I suppose I do not trust anyone to have a long-term policy to hold on to land. That comment applies to what remains of the British Rail Property Board before it gets subsumed into the Department for Transport, to the department itself, and to Transport for London. They all do it with the best of intentions, but my issue with Clause 4 is that whether one trusts everyone or no one, it is useful not to have the beneficiary of a sale being the organisation that organises the sale. In this case, the beneficiary is clearly TfL.
I would like to see some wording in the clause—and I am very happy to discuss it with the noble Baroness and Ministers in the future—that retains the requirement to get permission from the Department for Transport, which presumably would not have an interest in the land, for such a sale. I would feel comforted that as much protection as possible had been given to these pieces of land, which are necessarily near railways. If they are miles from a railway line, it probably does not matter very much, unless one is going to talk about river transport, and I have not looked at the land holdings for that. That is the kind of wording that I would like in Clause 4, and I look forward to discussing it with the noble Baroness in the next few days.

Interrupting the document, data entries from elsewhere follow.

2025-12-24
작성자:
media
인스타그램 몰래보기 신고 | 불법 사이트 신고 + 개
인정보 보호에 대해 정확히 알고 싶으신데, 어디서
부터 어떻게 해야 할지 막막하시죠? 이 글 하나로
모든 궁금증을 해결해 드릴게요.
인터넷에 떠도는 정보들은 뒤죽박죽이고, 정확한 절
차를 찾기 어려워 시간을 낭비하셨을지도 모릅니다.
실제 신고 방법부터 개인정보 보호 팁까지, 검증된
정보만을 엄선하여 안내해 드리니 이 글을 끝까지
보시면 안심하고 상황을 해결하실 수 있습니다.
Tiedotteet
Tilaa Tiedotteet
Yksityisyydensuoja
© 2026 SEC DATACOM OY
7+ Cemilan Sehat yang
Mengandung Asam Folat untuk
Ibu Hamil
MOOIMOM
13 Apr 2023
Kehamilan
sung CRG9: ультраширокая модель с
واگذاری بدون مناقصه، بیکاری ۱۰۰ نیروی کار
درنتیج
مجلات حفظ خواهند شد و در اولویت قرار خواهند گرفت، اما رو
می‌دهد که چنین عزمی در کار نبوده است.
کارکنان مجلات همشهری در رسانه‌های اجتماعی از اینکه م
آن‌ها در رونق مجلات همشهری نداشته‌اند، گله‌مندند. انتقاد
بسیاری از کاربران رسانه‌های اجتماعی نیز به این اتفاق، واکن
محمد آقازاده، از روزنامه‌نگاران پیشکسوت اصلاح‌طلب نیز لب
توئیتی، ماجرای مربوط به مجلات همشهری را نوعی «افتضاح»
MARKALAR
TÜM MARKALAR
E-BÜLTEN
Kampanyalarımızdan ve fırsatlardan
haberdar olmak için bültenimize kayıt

My Lords, I am not sure whether it is an interest because it is a former one, but I am a former member of the board of Transport for London and have an ongoing interest in transport within London which, like most Members of the House, I use extensively. I rise not in opposition to the Bill but to raise issues and questions that could use exploring. The noble Lord, Lord Berkeley, has raised one of the central issues of the Bill, which is whether an outsider—someone other than Transport for London—should be engaged in the authorisation of the sell-off of operational land, particularly if it has implications for overland railway in contrast to simply the tube, bus and tram services that we most often associate with TfL itself.
In the spirit of the Localism Bill, as well as prudent practice, I would rather see the Greater London Assembly, which has an expert transport scrutiny committee, taking on that kind of responsibility rather than the Secretary of State. Understanding the implications of changing the use of land in London requires a real awareness of the intricacies and complexities of the city. I think that the Secretary of State, sitting up at that distant central government level, has relatively little understanding of the detailed dynamics of London. It is within the Greater London Assembly that that range of experience is present in people who understand what may be housing issues, dealing with waste management, transport issues, the whole range of elements that impact on decisions about land use in London. That would be the more appropriate body.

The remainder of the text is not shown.